O PCO é um partido pequeno nos números e nos recursos. Sua prática política aguerrida e estilo contundente nas críticas, que, por vezes, para alguns extrapola a razoabilidade na forma e/ou no conteúdo e termina por perder alcance e eficácia, se desagrada a muitos, também é valorizada por outros, por gente que entende que a falta de radicalidade na compreensão e atuação em contextos críticos é na verdade o problema maior para o enfrentamento e a contestação dos inimigos do povo e da nação brasileira.
Neste particular, não é necessário ser trotskista, neo-trotskista, marxista-leninista, etc., para entender que o PCO, entre outros, cumpre um papel de apresentar perspectivas outras sobre a presente situação do país e os caminhos da superação da crise atual. Concordemos ou não, isto amplia o debate necessário.

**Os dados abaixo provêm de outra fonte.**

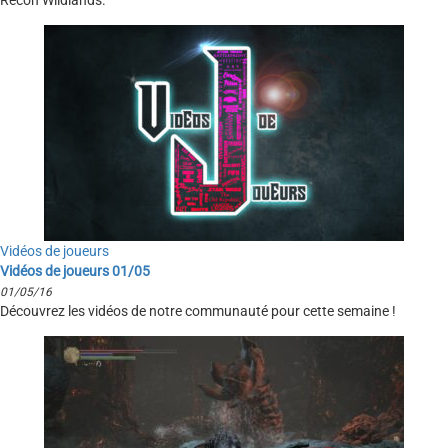
Recon Wildlands.
Vidéos de joueurs
Vidéos de joueurs 01/05
01/05/16
Découvrez les vidéos de notre communauté pour cette semaine !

E o alcance do PCO nas redes confirma isto.
Vale lembrar igualmente que na história moderna do Brasil, a criminalização e eliminação legal e mesmo física dos partidos de esquerda foi sempre o recurso que a classe dominante utilizou em momentos críticos com o mesmo resultado: a ditadura, a tortura, o assassinato de opositores, o agravamento das crises econômicas, a fome e a miséria do povo.
A ditadura, a censura, a tortura pesam na história do país. Os nomes de políticos, generais, empresários, jornalistas, servidores do estado, etc. associados aos golpes e às ditaduras formam uma galeria da infâmia na memória nacional. Estes passam no tempo, a memória permanece.
*Marcelo Guimarães Lima é artista plástico, pesquisador, escritor e professor.